WE GREETED THE DAWN AFTER A NIGHT OF exertion and high anxiety, gathered again in the dining room, smoking, drinking coffee, listening to the Commissioner’s harsh proclamation.
“Atwell has carried out all the actions that Manning has laid at his door,” Aubry finally summarized, “except one: he did not kill Miss Mary. From the start he realized that Emilia was the culprit. In order to save her, he was clumsy, unscrupulous, even heroic. He didn’t hesitate to vilify a child. He didn’t hesitate—when all appeared lost and he tried to convince us of his own guilt—to commit suicide. But now there is no doubt: Emilia committed the crime. She attempted to take her own life with the poison we searched for in every corner of the house, with the poison that killed Miss Mary.”

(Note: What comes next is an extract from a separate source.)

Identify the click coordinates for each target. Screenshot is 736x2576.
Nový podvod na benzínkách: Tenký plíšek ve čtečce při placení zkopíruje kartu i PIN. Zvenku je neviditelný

On the table was Mary’s suitcase, the same suitcase Atwell had inspected the evening I spied on him from the darkened hallway. The Commissioner opened it and handed each of us a stack of handwritten pages. I leafed through mine (I cleverly made off with them and keep them as a souvenir); some, numbered consecutively, contain chapters of novels; others, paragraphs or just sentences (sometimes repeated, with variations and corrections). For example, on one page I read: I took off my stockings, and a little lower down, the corrected version: I took off my socks. Another page read: But four days after I arrived there, a man arrived, and further down: a man came (which is proof of Mary’s fine ear and rich vocabulary). Aubry told us:
“One of these minutes was the dead girl’s ‘message.’ The Inspector, who knew her well, knew that the young lady kept all the copies of her translations. When he realized that his fiancée was in a compromised situation, he remembered the dead girl’s compulsion, recalled the letter in the English novel by Phillpotts and looked for the drafts in her suitcase. He was lucky, and it was to be expected, because the Inspector is an intelligent man.”

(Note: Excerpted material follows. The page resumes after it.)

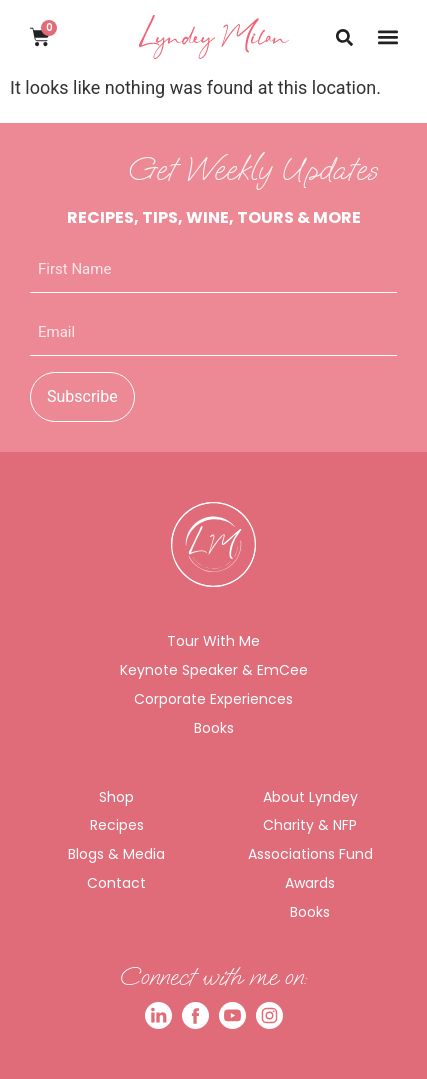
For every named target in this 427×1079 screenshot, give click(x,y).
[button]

Presently, one of Aubry’s policemen came into the dining room. He had dark circles under his eyes and was covered with mud. The night before he had accompanied the other policeman and the chauffeur, for whom the crab bogs held no secrets, in search of the Inspector. They found him asleep next to an esparto bush. The Inspector had counted on a few hours of freedom. In that space of time it was easier to get lost and tired and fall asleep in the crab bog, than to cross it or die there. Now Atwell was awaiting us in the office. I didn’t want to see him, but I was glad he was alive. Very soon I would give him my permission to see his fiancée, who was already out of danger. The presence of a doctor in that hallway, beside that door, had been providential. A few more minutes and a life blossoming with hopes would have been cut short. The tragedy had paralyzed my brain; but my hands, my obedient professional hands, had administered emetics to induce vomiting.
I breathed deeply and felt my chest expand with immense pride and timid joy. I promised myself, resolutely, the hot bath, the change of clothing, and breakfast. With an alert spirit I greeted the morning, not with the contrite fatigue resulting inevitably from a sleepless night, but rather with the joy and faith of a pleasurable awakening.